Tycoon Traders III
Q. Is it fair for Wall Street traders to be making tens of millions of dollars a year?
A. As we pointed out in recent columns, this question has several levels. The narrowest applies specifically to traders: is this a legitimate profession? The second considers more broadly the question of large incomes for salaried employees. In this column, we discuss the broadest level of the question: Is it really fair or appropriate for anyone to be making tens or hundreds of millions of dollars and enjoying an extravagant lifestyle?
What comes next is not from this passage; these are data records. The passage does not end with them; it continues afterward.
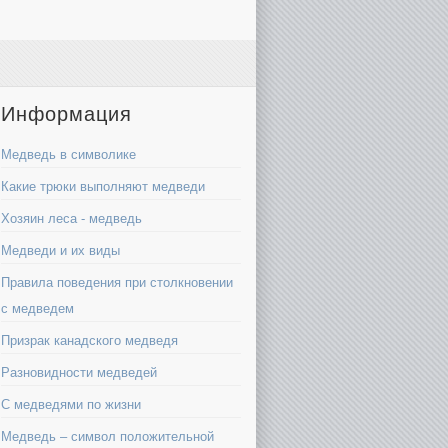
Информация
Медведь в символике
Какие трюки выполняют медведи
Хозяин леса - медведь
Медведи и их виды
Правила поведения при столкновении
с медведем
Призрак канадского медведя
Разновидности медведей
С медведями по жизни
Медведь – символ положительной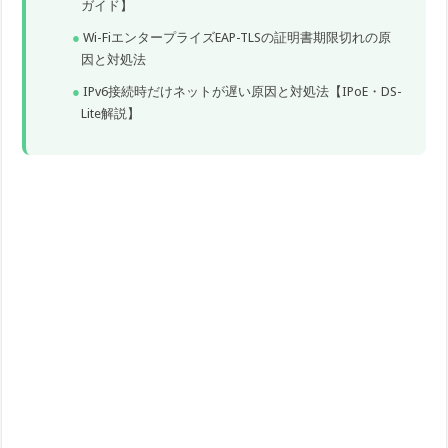
ガイド】
Wi-FiエンタープライズEAP-TLSの証明書期限切れの原
因と対処法
IPv6接続時だけネットが遅い原因と対処法【IPoE・DS-
Lite解説】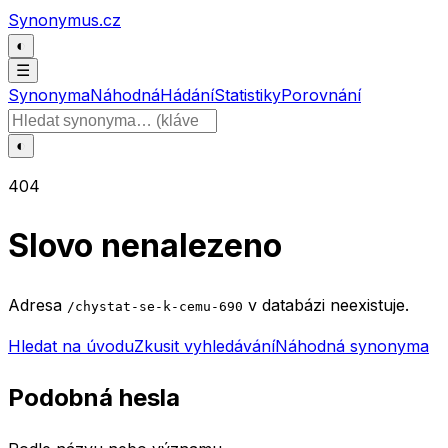
Přeskočit na obsah
Synonymus.cz
◐
☰
Synonyma
Náhodná
Hádání
Statistiky
Porovnání
Hledat slovo
◐
404
Slovo nenalezeno
Adresa
v databázi neexistuje.
/chystat-se-k-cemu-690
Hledat na úvodu
Zkusit vyhledávání
Náhodná synonyma
Podobná hesla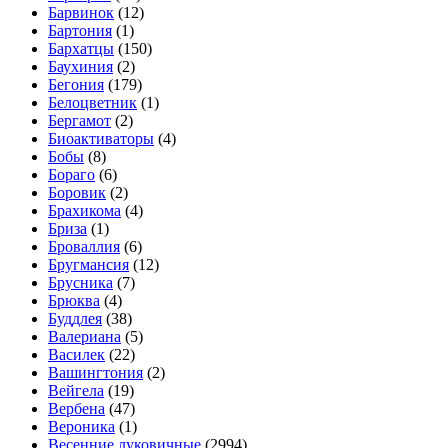
Барвинок
(12)
Бартония
(1)
Бархатцы
(150)
Баухиния
(2)
Бегония
(179)
Белоцветник
(1)
Бергамот
(2)
Биоактиваторы
(4)
Бобы
(8)
Бораго
(6)
Боровик
(2)
Брахикома
(4)
Бриза
(1)
Броваллия
(6)
Бругмансия
(12)
Брусника
(7)
Брюква
(4)
Буддлея
(38)
Валериана
(5)
Василек
(22)
Вашингтония
(2)
Вейгела
(19)
Вербена
(47)
Вероника
(1)
Весенние луковичные
(2994)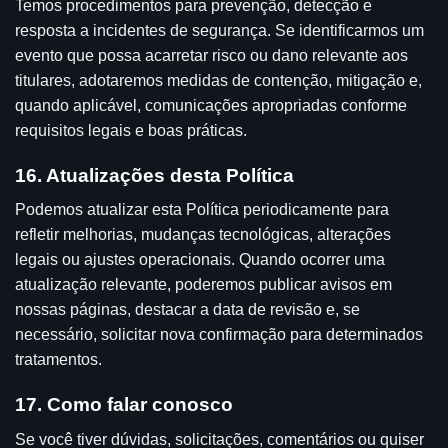
Temos procedimentos para prevenção, detecção e
resposta a incidentes de segurança. Se identificarmos um
evento que possa acarretar risco ou dano relevante aos
titulares, adotaremos medidas de contenção, mitigação e,
quando aplicável, comunicações apropriadas conforme
requisitos legais e boas práticas.
16. Atualizações desta Política
Podemos atualizar esta Política periodicamente para
refletir melhorias, mudanças tecnológicas, alterações
legais ou ajustes operacionais. Quando ocorrer uma
atualização relevante, poderemos publicar avisos em
nossas páginas, destacar a data de revisão e, se
necessário, solicitar nova confirmação para determinados
tratamentos.
17. Como falar conosco
Se você tiver dúvidas, solicitações, comentários ou quiser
Jewish tradition has a nuanced view on this question. In Jewish tradition and Jewish history, obtaining wealth is considered legitimate both socially and religiously as long as a person gives charity, remains scrupulous in religious observance, and above all remembers to acknowledge God as his benefactor. Among the most renowned Jewish sages of many generations we find some who were fabulously wealthy and maintained a commensurate lifestyle. This begins with the patriarchs Avraham, Yitzchak and Yaakov, all of whom are described in the Torah as being extremely wealthy, includes Talmudic sages such as Rebbe Yehuda HaNasi who was one of the wealthiest individuals in the Middle East in his time, and more recent examples such as Rabbi David Oppenheim, a seventeenth-century rabbi of great wealth alongside his great learning, from a prominent banking family.
However, Jewish tradition also reminds us that fulfilling these conditions is not practical for every individual. Wealth can be a blessing, but it is always a challenge and for many people it is so challenging that it is not a blessing at all. Modern economics has as an axiom that more is always better for every individual, but Judaism would agree more with the traditional view that there is an ideal amount for each individual, and that just as a person can be too poor, so a person can be too rich – all based upon a person's character and capacity for enjoyment and appreciation of material well-being.
The book of Proverbs (30:8-9) states: "Give me neither poverty and riches; provide me with my daily bread. Lest I become sated and deny, saying, 'Who is the Lord?', or lest I become impoverished and become careless with [oaths in] God's name."
Wealth and poverty each have their unique challenges. A wealthy person has a tendency to attribute his wealth to his own ability, and deny God's providence; a poor person has a tendency to take ethical shortcuts, including taking false oaths. Thus the author of Proverbs asks to be protected from each of these risks.
These challenges are different for each individual. One person is best off in modest circumstances and is distracted from God's service with even minimal excess, while another has the capacity for enjoying great wealth while still acknowledging God's beneficence, and feels deprived in modest surroundings. Standards also different from era to era and from place to place.
I do not doubt that there are individuals of refined taste and sensibility who are able to obtain great wealth, even income of millions of dollars a year, and still enjoy their wealth and maintain a sense of gratitude to God. I also have no doubt that these individuals are few, and that most people are better off with more sublunary salaries.
The important thing is that each person knows when to say "enough". When the patriarch Yaakov sent a huge gift of hundreds of animals to his brother Esav, Esav offered to decline the gift, saying, "I have much." But Yaakov insisted on giving them anyway, saying "I have everything" (Genesis 33:9-11). It would not be precise to say that Yaakov was content with little insofar as he was very wealthy. What is important is that Yaakov was content with what he had, with what God provided him.